Where using repeated measures data particular care should be taken as different program often make different assumptions regarding how they treat the likely occurrence of violations in the normality assumptions.
Upper versus lower case letters in Column Comparisons
Some programs show all results using upper-case letters when performing Column comparisons. Some programs use lowercase to indicate results between 0.05 and 0.1 levels of significance and uppercase for p-Values less than or equal to 0.05. Displayr and Q use lowercase for results less than 0.001 and uppercase for more significant results.
Displayr uses Corrected p when determining whether to assign letters or not and whether these letters are UPPERCASE or lowercase. This is the same as p, unless the false discovery rate correction has been applied.
Treatment of 0% and 100%
Some programs do not compute significance when performing comparisons involving either 0% or 100% (e.g., SPSS Custom Tables).
Sometimes differences between the results of different programs are caused by bugs. If you suspect a bug, please contact us!
Obtaining assistance from Displayr to reconcile differences
If you require assistance in reconciling results obtained in DIsplayr with those obtained in other programs, please:
- Review this page and check that the issue is not described here.
- Send an email to firstname.lastname@example.org containing the following:
- A link to the page in your document.
- If using proprietary or internally-developed software, the actual algorithms used in the testing (i.e., the code). If these are not available, detailed formulas are needed. Please note that short descriptions such as "t-tests were used" or "chi-square tests were used" are not useful, as there are dozens of such tests, and there are no standard versions of these tests (e.g., the tests in introductory statistics books and on Wikipedia are rarely used in commercial software). Similarly, descriptions written in non-technical language, such as descriptions referring to things like the "average" or the "total" are too ambiguous to be useful, or,
- If using well-known commercial software:
- The name of the application used to conduct the testing (e.g., SPSS Version 12).
- Information about any specific tests/options selected in the program.

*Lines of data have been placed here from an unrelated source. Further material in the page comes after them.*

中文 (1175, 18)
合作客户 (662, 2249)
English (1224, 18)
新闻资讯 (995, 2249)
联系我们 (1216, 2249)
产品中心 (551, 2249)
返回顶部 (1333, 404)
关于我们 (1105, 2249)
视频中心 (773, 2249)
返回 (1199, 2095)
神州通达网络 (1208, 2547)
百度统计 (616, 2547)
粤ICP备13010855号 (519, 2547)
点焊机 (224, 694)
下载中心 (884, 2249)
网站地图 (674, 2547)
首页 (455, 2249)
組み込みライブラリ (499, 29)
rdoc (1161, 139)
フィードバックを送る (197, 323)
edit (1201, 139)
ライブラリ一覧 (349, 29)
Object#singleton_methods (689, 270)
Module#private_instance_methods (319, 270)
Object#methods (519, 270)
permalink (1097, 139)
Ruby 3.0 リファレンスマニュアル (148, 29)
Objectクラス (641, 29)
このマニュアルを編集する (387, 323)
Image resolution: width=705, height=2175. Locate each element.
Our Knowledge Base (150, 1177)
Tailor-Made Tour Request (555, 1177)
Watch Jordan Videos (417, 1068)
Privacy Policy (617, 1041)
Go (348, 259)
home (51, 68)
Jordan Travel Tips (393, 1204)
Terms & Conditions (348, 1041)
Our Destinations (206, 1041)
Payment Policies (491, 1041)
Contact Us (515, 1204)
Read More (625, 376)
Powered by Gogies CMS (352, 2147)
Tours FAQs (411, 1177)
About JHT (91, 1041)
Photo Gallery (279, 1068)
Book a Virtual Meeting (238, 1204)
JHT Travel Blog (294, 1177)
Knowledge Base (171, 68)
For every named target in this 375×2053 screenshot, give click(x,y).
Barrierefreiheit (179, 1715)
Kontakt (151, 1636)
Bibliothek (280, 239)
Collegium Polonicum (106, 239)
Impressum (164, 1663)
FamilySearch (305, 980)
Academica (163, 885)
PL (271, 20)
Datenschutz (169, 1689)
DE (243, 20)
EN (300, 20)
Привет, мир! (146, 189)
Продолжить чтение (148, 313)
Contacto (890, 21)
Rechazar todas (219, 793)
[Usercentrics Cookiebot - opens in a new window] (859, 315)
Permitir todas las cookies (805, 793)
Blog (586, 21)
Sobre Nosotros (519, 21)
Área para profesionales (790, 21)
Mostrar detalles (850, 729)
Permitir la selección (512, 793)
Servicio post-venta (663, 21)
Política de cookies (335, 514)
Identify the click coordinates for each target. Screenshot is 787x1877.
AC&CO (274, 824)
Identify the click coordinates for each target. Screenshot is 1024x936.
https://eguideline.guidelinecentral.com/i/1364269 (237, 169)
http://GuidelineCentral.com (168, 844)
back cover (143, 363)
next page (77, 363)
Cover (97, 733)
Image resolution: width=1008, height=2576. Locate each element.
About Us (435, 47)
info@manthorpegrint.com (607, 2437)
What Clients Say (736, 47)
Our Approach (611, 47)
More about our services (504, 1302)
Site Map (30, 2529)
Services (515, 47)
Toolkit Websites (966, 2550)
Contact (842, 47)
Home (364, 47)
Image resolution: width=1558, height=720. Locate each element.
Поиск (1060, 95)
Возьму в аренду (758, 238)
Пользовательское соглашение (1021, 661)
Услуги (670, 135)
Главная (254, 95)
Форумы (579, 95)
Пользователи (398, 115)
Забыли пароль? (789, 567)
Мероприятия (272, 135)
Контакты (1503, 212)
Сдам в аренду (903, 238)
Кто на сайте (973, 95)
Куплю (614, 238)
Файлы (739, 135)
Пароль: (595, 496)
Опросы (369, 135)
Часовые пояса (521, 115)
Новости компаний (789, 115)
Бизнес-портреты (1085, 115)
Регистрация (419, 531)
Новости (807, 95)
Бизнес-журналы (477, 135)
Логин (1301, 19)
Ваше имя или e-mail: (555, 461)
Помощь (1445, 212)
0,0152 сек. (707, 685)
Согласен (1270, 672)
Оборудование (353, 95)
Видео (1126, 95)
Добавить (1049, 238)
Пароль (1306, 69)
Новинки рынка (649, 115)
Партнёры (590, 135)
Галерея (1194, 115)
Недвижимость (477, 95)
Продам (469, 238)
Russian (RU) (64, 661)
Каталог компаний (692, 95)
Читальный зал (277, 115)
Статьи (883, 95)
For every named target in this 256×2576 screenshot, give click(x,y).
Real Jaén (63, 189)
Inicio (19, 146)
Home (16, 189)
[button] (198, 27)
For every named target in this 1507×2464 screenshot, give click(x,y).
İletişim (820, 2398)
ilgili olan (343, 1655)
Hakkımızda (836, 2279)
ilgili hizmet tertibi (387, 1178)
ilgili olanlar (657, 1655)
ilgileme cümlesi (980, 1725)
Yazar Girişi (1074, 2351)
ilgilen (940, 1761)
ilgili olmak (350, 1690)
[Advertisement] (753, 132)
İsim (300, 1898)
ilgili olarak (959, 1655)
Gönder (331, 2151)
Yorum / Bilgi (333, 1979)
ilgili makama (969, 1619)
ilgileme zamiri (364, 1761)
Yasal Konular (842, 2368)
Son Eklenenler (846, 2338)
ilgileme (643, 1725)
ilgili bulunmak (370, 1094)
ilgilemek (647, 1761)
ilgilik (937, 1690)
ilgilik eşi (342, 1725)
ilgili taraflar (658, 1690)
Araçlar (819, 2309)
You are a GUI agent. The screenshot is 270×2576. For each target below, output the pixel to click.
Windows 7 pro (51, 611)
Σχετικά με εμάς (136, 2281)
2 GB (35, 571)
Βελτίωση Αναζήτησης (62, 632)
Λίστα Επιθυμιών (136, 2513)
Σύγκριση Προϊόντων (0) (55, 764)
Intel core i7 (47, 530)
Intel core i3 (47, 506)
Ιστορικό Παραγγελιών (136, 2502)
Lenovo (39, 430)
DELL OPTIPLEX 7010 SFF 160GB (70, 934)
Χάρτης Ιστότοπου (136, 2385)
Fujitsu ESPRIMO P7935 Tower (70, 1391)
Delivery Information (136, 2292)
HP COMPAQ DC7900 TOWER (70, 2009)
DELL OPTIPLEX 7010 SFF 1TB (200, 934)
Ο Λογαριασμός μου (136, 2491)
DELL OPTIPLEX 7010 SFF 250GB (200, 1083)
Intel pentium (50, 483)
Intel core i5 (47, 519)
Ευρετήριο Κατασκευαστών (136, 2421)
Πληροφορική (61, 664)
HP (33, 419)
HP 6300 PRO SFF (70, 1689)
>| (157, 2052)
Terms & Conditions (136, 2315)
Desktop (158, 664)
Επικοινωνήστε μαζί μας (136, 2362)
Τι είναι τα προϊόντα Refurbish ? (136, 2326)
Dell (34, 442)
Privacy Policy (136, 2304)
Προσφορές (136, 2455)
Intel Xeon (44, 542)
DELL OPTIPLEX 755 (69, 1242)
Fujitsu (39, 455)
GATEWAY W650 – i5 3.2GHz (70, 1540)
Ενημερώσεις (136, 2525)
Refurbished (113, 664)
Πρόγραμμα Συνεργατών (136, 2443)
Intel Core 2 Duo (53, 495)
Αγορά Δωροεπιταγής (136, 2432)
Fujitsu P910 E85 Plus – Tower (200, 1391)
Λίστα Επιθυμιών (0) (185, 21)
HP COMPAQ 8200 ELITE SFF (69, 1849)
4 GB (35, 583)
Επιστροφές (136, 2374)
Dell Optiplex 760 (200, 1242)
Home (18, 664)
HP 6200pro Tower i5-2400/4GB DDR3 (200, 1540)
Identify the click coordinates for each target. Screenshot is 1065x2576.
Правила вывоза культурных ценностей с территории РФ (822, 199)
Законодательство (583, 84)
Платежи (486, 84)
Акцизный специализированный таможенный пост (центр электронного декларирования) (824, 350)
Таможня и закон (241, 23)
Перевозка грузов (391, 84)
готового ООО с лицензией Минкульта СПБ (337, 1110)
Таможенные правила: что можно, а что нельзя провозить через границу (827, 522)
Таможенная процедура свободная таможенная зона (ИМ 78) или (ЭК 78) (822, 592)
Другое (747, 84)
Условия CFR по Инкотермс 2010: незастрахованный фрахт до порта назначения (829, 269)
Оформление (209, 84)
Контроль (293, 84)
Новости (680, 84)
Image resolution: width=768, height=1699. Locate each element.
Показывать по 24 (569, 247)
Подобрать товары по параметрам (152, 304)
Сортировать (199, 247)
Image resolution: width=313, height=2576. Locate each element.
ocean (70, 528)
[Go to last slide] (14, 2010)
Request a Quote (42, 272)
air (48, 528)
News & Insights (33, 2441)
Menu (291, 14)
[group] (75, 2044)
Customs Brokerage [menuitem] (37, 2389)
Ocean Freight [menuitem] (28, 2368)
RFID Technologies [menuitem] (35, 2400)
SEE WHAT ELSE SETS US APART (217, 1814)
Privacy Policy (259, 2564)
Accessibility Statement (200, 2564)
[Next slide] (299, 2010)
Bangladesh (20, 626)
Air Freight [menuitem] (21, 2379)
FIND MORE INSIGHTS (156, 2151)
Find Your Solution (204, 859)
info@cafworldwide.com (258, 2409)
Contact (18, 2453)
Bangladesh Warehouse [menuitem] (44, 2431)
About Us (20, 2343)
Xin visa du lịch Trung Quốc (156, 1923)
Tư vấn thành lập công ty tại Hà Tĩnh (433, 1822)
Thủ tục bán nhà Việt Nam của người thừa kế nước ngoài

That is, either the scripts used to conduct the testing, or, screenshots of the options selected if using a program with a graphical user interface.
- Information from the program's technical manual about how the test are computed, which includes either the specific formulas used, or, references to formulas in books or journals.
- Detailed technical outputs provided by the other program. That is, most data analysis programs will contain options to export various information used in the calculation of significant results. For example, Quantum exports a tstat.dmp file. Please note that providing us with one or two crosstabs and noting inconsistencies in terms of what is marked as statistically significant does not constitute a detailed technical output. A detailed technical output needs to contain one or more of z, t or p statistics/values.
- Tables created by the other program.
- A list of a few specific examples explaining the differences. E.g., "On table 1 from the Quantum outputs you can see that it shows the 18 to 24s are significantly lower in their preference for Coke, but Q is not showing this."